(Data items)

====

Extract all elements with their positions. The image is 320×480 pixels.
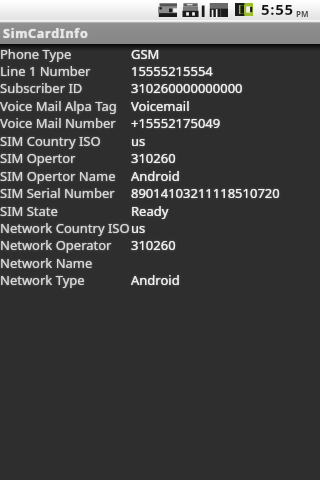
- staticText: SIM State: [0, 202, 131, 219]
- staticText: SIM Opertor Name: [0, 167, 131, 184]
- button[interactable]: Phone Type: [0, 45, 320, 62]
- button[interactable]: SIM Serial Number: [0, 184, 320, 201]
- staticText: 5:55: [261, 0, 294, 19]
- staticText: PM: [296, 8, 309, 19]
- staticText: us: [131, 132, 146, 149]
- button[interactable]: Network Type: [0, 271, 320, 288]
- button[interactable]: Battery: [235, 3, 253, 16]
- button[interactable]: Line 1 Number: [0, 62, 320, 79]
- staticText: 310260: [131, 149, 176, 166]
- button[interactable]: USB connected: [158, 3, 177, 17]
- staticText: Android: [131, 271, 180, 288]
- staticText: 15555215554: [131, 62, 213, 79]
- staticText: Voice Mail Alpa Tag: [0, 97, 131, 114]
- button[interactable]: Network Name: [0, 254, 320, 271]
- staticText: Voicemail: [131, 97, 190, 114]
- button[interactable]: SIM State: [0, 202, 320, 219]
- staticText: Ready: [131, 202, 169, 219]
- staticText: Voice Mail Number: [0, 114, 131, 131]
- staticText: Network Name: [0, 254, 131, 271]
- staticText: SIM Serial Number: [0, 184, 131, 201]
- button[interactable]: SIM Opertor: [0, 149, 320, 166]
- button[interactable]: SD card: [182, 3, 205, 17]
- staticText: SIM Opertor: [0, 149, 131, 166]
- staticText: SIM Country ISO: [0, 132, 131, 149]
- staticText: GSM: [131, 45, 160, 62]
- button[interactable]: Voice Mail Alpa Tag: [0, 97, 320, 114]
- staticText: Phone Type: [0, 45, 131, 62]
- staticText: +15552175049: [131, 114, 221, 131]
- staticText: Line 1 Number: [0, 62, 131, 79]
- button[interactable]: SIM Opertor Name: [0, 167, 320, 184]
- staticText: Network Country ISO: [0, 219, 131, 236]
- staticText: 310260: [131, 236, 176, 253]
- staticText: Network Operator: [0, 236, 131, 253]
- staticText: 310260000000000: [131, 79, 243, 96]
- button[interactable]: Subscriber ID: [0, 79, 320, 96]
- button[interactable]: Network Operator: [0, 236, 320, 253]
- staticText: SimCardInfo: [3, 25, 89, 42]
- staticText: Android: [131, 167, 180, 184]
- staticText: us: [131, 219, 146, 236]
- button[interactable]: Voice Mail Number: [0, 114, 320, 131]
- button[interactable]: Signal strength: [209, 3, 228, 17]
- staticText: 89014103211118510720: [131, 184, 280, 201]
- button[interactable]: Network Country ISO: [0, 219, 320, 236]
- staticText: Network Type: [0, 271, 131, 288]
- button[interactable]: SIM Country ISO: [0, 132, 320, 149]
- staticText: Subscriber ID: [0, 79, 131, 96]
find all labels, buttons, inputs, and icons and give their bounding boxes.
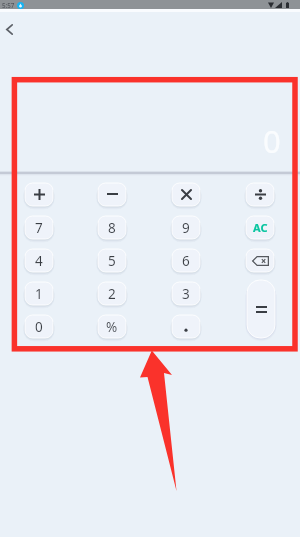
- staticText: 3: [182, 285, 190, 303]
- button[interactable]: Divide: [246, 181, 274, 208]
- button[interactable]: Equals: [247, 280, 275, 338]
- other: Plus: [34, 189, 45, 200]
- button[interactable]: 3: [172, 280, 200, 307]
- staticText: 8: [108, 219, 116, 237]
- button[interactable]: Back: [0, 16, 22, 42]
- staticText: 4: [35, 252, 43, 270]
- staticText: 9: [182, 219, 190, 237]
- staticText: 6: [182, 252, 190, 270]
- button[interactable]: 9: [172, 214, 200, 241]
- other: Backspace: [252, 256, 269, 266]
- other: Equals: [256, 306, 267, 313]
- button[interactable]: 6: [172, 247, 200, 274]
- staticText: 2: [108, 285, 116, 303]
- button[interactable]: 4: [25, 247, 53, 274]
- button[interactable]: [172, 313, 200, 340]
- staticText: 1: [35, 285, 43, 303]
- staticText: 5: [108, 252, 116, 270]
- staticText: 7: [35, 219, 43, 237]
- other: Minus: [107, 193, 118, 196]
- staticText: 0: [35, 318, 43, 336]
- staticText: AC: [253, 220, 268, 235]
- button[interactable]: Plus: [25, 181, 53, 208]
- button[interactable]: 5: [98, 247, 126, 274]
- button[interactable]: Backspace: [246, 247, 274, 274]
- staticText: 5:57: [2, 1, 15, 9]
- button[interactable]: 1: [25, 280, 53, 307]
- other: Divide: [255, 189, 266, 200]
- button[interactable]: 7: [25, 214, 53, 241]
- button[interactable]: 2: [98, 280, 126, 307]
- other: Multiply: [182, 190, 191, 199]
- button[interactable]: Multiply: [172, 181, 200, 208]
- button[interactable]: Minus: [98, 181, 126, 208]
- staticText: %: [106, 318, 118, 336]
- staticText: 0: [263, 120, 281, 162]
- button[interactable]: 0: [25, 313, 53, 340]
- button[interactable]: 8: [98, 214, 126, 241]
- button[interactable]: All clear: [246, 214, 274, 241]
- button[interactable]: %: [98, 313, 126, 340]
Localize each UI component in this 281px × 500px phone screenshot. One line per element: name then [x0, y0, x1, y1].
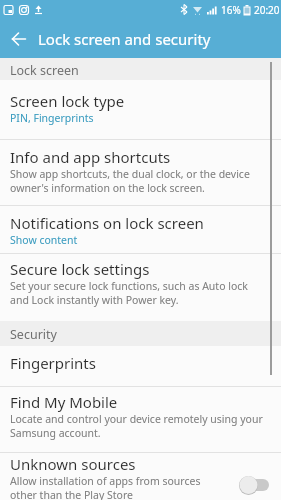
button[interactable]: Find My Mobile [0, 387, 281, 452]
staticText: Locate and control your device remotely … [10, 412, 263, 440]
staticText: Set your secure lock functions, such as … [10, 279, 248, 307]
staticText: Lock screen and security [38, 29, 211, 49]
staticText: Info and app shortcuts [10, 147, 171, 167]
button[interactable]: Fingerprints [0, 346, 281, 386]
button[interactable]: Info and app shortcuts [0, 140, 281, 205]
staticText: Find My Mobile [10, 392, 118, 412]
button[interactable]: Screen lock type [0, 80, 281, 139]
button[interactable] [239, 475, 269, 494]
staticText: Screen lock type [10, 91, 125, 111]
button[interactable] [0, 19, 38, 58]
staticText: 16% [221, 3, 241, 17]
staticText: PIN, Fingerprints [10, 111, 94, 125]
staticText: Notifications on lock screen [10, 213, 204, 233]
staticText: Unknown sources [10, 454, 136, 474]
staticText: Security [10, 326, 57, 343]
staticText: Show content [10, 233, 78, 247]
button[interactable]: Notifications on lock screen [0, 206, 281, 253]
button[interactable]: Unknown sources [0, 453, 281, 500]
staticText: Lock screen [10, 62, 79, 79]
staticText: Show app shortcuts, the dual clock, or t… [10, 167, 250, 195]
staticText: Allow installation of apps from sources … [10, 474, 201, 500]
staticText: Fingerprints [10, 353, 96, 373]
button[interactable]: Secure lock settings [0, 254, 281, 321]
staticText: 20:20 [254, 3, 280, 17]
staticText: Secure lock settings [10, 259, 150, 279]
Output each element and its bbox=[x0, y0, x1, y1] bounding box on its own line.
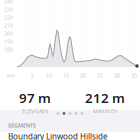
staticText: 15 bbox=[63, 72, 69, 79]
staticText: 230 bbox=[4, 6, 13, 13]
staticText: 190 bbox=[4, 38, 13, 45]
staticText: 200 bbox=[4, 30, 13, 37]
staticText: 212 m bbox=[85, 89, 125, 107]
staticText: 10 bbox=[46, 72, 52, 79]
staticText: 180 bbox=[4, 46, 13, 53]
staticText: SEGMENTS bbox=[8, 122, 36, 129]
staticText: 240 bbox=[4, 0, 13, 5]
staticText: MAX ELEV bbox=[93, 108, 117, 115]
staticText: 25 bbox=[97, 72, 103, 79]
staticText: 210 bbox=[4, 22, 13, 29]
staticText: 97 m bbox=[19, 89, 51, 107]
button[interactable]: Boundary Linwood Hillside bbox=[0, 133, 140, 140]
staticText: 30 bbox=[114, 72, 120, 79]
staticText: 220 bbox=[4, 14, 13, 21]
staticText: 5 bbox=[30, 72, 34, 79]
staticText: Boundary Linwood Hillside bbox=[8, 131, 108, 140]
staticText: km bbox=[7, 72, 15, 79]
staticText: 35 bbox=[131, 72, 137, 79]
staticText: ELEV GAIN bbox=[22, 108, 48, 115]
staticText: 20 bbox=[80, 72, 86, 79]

====

Task details> Check each line of the records for the word "Unknown", and show the lines that contain it.

Written solution>
staticText: Unknown sources [10, 454, 136, 474]
button[interactable]: Unknown sources [0, 453, 281, 500]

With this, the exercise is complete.